In other court action this week, Florida teachers and unions filed a lawsuit Monday challenging the constitutionality of a new law that requires local unions to represent 50 percent or more of instructional personnel.

The law, which passed during this year’s legislative session and took effect Sunday, enacted a series of major changes in the public-school system.

Known as House Bill 7055, the measure created a new “Hope” scholarship program that will allow students who are bullied to transfer to private schools.

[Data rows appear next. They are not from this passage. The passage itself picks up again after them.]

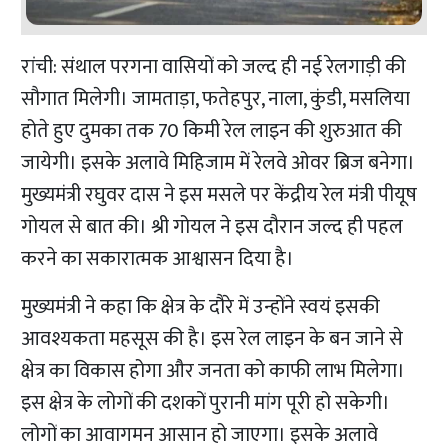
रांची: संथाल परगना वासियों को जल्द ही नई रेलगाड़ी की
सौगात मिलेगी। जामताड़ा, फतेहपुर, नाला, कुंडी, मसलिया
होते हुए दुमका तक 70 किमी रेल लाइन की शुरुआत की
जायेगी। इसके अलावे मिहिजाम में रेलवे ओवर ब्रिज बनेगा।
मुख्यमंत्री रघुवर दास ने इस मसले पर केंद्रीय रेल मंत्री पीयूष
गोयल से बात की। श्री गोयल ने इस दौरान जल्द ही पहल
करने का सकारात्मक आश्वासन दिया है।
मुख्यमंत्री ने कहा कि क्षेत्र के दौरे में उन्होंने स्वयं इसकी
आवश्यकता महसूस की है। इस रेल लाइन के बन जाने से
क्षेत्र का विकास होगा और जनता को काफी लाभ मिलेगा।
इस क्षेत्र के लोगों की दशकों पुरानी मांग पूरी हो सकेगी।
लोगों का आवागमन आसान हो जाएगा। इसके अलावे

The law — known as a legislative “train” — included expanded financial support for Gardiner scholarships, which provide aid to disabled students. And it raised evidentiary standards for school boards trying to terminate charter schools.

But the lawsuit, which was filed by the Florida Education Association, nine local teachers unions, eight teachers and eight local union representatives, is aimed at a specific provision in the law that would result in local unions losing their certification if membership falls below 50 percent of the employees they represent in the collective-bargaining process.

The new law “contains multiple subjects that have little relationship to one another and absolutely no relationship to the recertification requirement contained” in the measure, the lawsuit said.

“There is no natural or logical connection between education and union density or requiring a public employee union to recertify its status as the exclusive bargaining unit for members of the instructional staff of a school district,” the lawsuit said.